> **TASK GOAL**:
Would you print the data below exactly, leaving out every picture?

> **LISTED RECORDS**:
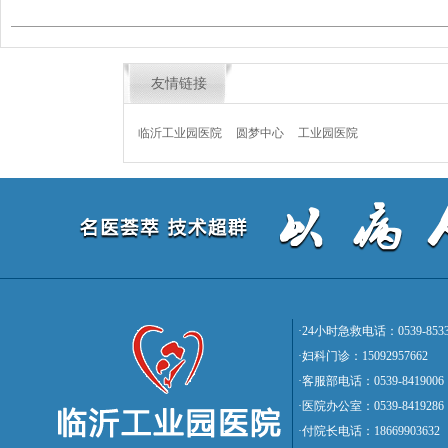
友情链接
临沂工业园医院
圆梦中心
工业园医院
·24小时急救电话：0539-8533
·妇科门诊：15092957662
·客服部电话：0539-8419006
·医院办公室：0539-8419286
·付院长电话：18669903632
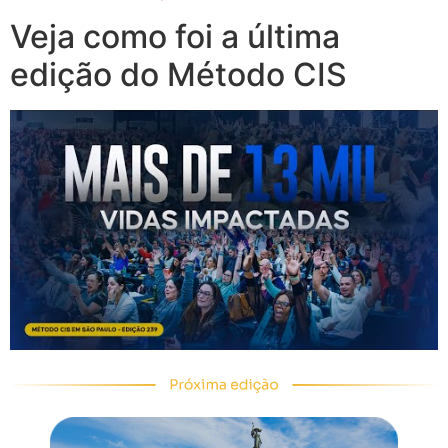
Veja como foi a última
edição do Método CIS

> **ANSWER TO THIS PROBLEM**:
友情链接
临沂工业园医院
圆梦中心
工业园医院
·24小时急救电话：0539-8533
·妇科门诊：15092957662
·客服部电话：0539-8419006
·医院办公室：0539-8419286
·付院长电话：18669903632
Veja como foi a última
edição do Método CIS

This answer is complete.